Work in progress: Bad Typo detection

I have an issue where "speakers" is split into "speaker" and "s", when I compute the distances for the Typo criterion, it takes "s" into account and put a distance of zero in the bucket 0 (the "speakers" bucket), therefore it reports any document matching "s" without typos as best results. I need to make sure to ignore "s" when its associated part "speaker" doesn't even exist in the document and is not in the place it should be ("speaker" followed by "s").
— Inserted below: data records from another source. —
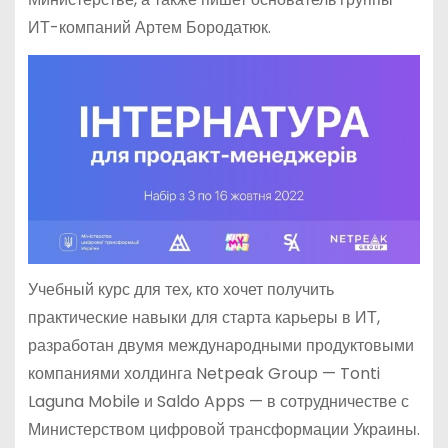
ИТ-компаний Артем Бородатюк.
Учебный курс для тех, кто хочет получить
практические навыки для старта карьеры в ИТ,
разработан двумя международными продуктовыми
компаниями холдинга Netpeak Group — Tonti
Laguna Mobile и Saldo Apps — в сотрудничестве с
Министерством цифровой трансформации Украины.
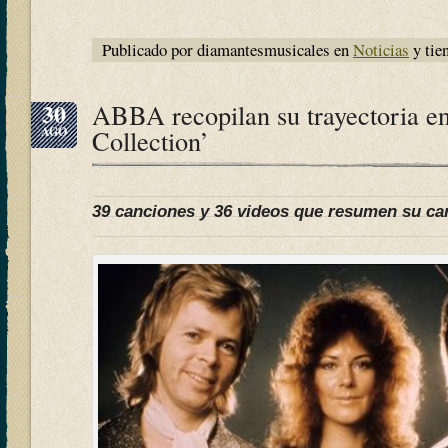
Publicado por diamantesmusicales en
Noticias
y tie
30
ABBA recopilan su trayectoria en
AGO
Collection’
39 canciones y 36 videos que resumen su ca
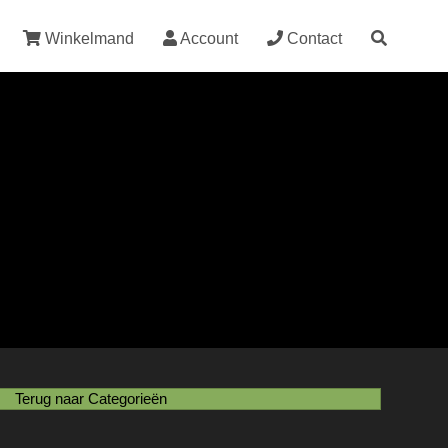
Winkelmand
Account
Contact
Terug naar Categorieën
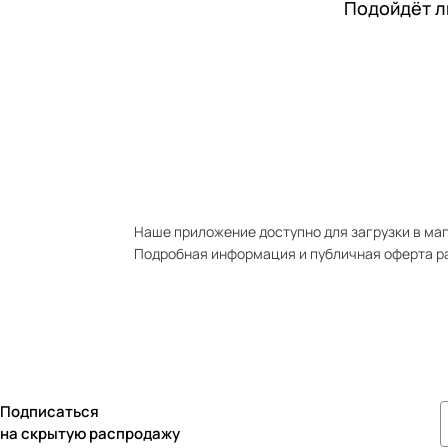
Подойдёт л
Наше приложение доступно для загрузки в мага
Подробная информация и публичная оферта р
Подписаться
на скрытую распродажу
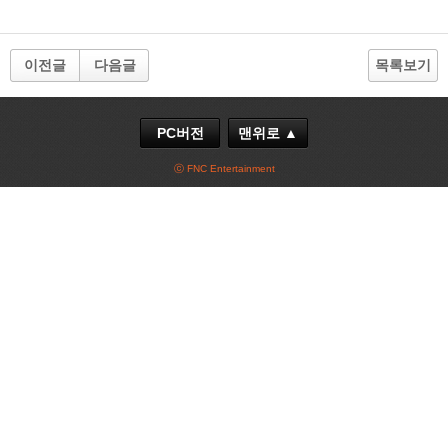
이전글
다음글
목록보기
PC버전
맨위로 ▲
ⓒ FNC Entertainment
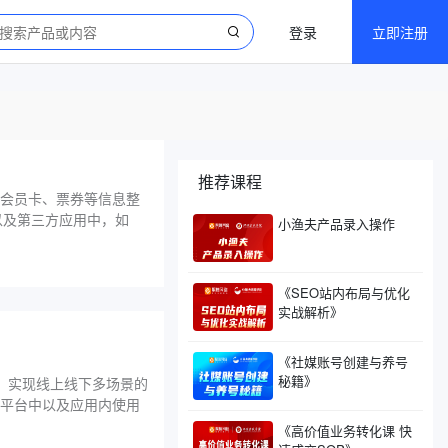
登录
立即注册
推荐课程
信用卡、会员卡、票券等信息整
品以及第三方应用中，如
小渔夫产品录入操作
《SEO站内布局与优化
实战解析》
《社媒账号创建与养号
秘籍》
账户，实现线上线下多场景的
在这些平台中以及应用内使用
《高价值业务转化课 快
This is hard to think that it will had much computation time to the Typo criterion like in the previous algorithm where I computed the real query/words indexes based and removed the invalid ones before sending the documents to the bucket sort.
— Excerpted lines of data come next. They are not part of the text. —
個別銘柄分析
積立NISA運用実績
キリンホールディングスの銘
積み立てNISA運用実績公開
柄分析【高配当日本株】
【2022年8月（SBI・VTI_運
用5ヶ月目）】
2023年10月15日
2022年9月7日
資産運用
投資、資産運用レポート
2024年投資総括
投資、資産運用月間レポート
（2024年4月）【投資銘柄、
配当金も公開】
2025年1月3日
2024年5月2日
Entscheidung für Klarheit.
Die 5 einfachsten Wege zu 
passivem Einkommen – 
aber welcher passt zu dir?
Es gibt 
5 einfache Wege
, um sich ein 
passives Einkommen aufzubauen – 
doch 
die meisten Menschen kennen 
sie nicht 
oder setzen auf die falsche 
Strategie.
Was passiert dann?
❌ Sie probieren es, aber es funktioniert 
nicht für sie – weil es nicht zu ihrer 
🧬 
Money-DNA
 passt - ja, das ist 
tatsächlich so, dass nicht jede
2025-07-03 20:07:09 +02:00 · 2019-12-06 19:15:19 +01:00 · 2019-12-06 19:15:19 +01:00 · 0f698d6bd9
commit 0f698d6bd9
parent 4e91b31b1f
4 changed files with 111 additions and 29 deletions
--- a/meilisearch-core/src/automaton/dfa.rs
+++ b/meilisearch-core/src/automaton/dfa.rs
@ -46,3 +46,8 @@ pub fn build_prefix_dfa(query: &str) -> DFA {
 pub fn build_dfa(query: &str) -> DFA {
    build_dfa_with_setting(query, PrefixSetting::NoPrefix)
 }
+
+pub fn build_exact_dfa(query: &str) -> DFA {
+    let builder = LEVDIST0.get_or_init(|| LevBuilder::new(0, true));
+    builder.build_dfa(query)
+}
--- a/meilisearch-core/src/automaton/mod.rs
+++ b/meilisearch-core/src/automaton/mod.rs
@ -13,7 +13,7 @@ use crate::database::MainT;
 use crate::error::MResult;
 use crate::store;

-pub use self::dfa::{build_dfa, build_prefix_dfa};
+pub use self::dfa::{build_dfa, build_prefix_dfa, build_exact_dfa};
 pub use self::query_enhancer::QueryEnhancer;
 pub use self::query_enhancer::QueryEnhancerBuilder;